GRAHAM posts record profit as new chief executive named

GRAHAM posts record profit as new chief executive named

Courtney McCormick

GRAHAM, the UK and Ireland construction and infrastructure group, has reported a sharp rise in profitability for the year ended 31 March 2026, alongside a raft of major contract wins spanning education, healthcare, housing and infrastructure.

Group revenue rose 16% to £1.23 billion, up from £1.06bn the year before. Profit before tax grew even faster, climbing 42% to £35.8 million, while gross profit reached £88.5m.

The company’s balance sheet also strengthened over the period. Cash and cash equivalents rose to £260.7m, and net assets increased to £113.7m. GRAHAM said it had maintained low external debt and substantial liquidity throughout the year.



The group attributed the improved results to strong trading across its five main divisions — Building, Civil Engineering, Interior Fit-Out, Facilities Management and Investment — supported by careful project selection, operational discipline and sustained investment in client relationships.

The year’s standout contract was a £286m redevelopment of Cambridge Halls, undertaken with UNITE Students and Manchester Metropolitan University.

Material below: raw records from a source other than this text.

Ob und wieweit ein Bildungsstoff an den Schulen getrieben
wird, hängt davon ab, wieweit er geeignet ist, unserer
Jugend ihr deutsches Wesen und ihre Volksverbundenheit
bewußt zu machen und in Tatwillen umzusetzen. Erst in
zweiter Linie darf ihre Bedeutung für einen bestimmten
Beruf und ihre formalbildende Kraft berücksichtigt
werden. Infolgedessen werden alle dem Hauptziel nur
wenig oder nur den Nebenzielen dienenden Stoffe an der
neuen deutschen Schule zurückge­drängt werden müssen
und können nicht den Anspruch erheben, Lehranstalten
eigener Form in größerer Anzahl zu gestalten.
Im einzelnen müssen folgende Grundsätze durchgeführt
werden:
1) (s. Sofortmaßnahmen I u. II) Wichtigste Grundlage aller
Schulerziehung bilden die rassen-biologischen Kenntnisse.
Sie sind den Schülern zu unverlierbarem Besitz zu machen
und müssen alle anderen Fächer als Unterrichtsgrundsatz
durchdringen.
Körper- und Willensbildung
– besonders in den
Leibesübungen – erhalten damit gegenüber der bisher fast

The scheme will deliver more than 2,300 student bedrooms and is targeting a BREEAM “Excellent” sustainability rating.

GRAHAM also deepened its footprint in the education sector by joining the Department for Education’s £15bn CF25 Construction Framework, and picked up further work with the University of East London, Loughborough University and multiple school redevelopment programmes.

In healthcare, the group secured a place on the Hospital 2.0 Alliance Framework, positioning it to help deliver the next wave of NHS infrastructure under the government’s New Hospital Programme.

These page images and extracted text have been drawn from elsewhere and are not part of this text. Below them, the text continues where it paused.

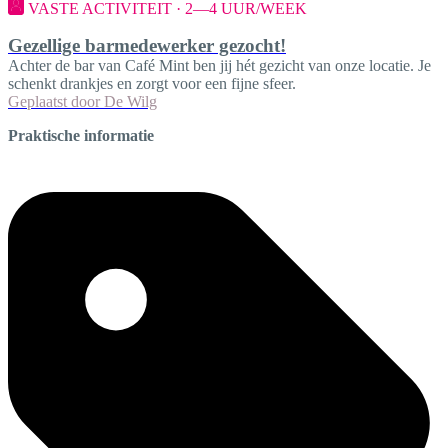
VASTE ACTIVITEIT · 2—4 UUR/WEEK
Gezellige barmedewerker gezocht!
Achter de bar van Café Mint ben jij hét gezicht van onze locatie. Je
schenkt drankjes en zorgt voor een fijne sfeer.
Geplaatst door
De Wilg
Praktische informatie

GRAHAM’s Civil Engineering arm had a strong year of its own, winning the £71m Central Docks Infrastructure Scheme at Liverpool Waters and securing a place on National Highways’ £968 million Legacy Concrete Roads Reconstruction Framework, a deal the company says cements its growing reputation in major infrastructure delivery.

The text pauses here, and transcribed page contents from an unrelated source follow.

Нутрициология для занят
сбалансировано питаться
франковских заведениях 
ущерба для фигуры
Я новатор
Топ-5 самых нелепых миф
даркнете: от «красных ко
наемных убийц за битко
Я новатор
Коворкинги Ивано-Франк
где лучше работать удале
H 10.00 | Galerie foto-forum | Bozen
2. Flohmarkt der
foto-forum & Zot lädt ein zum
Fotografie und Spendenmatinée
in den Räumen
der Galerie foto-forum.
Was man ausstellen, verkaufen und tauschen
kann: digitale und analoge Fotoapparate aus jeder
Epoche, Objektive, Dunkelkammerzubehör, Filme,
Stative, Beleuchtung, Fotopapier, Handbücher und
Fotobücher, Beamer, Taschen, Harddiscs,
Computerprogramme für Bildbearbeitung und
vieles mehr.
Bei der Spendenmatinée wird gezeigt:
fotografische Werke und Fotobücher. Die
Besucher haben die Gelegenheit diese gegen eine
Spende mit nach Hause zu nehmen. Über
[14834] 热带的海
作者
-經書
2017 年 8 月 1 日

The business also pushed further into the Republic of Ireland, winning the BusConnects Core Bus Corridor Scheme in Dublin. GRAHAM said the contract would establish a permanent presence for the group in the Irish capital to support future growth.

Elsewhere, the Interior Fit-Out division delivered more than £100m of work during the year, including new commissions from Nike and HSBC, while GRAHAM Asset Management grew its facilities and asset management business through partnerships with the Royal Borough of Kensington and Chelsea and London Metropolitan University. The group also secured planning approval for a 446-bed student accommodation scheme at Hydepark Street in Glasgow.

Alongside the results, GRAHAM confirmed a change at the top. Chief executive Andrew Bill will retire on 31 August 2026 after more than four decades with the company, as part of a planned succession process.

He will be succeeded on 1 September by Courtney McCormick, currently group chief financial officer, a role he has held for the past 12 years since joining GRAHAM 18 years ago.

Chairman Michael Graham paid tribute to Bill’s “exceptional contribution” to the business, thanking him for his “dedication, leadership and commitment over many years.” Of McCormick’s appointment, he said the incoming chief executive “has been instrumental in shaping the business we are today and brings extensive leadership, commercial and strategic experience to the role.”

Group chief operating officer Jonathan Hall said the year’s results reflected “the strength and resilience” of the business, adding that the quality of projects and frameworks won during the year gave the group “excellent visibility” and confidence going forward.

McCormick, for his part, said the results reflected “the outstanding commitment of our people and the trust our clients place in us every day,” and pointed to strong momentum across all of GRAHAM’s business units heading into the transition.

GRAHAM said it enters its next phase with a strong balance sheet, significant liquidity and a growing order book, positioning it to pursue sustainable long-term growth across its markets in the UK and Ireland.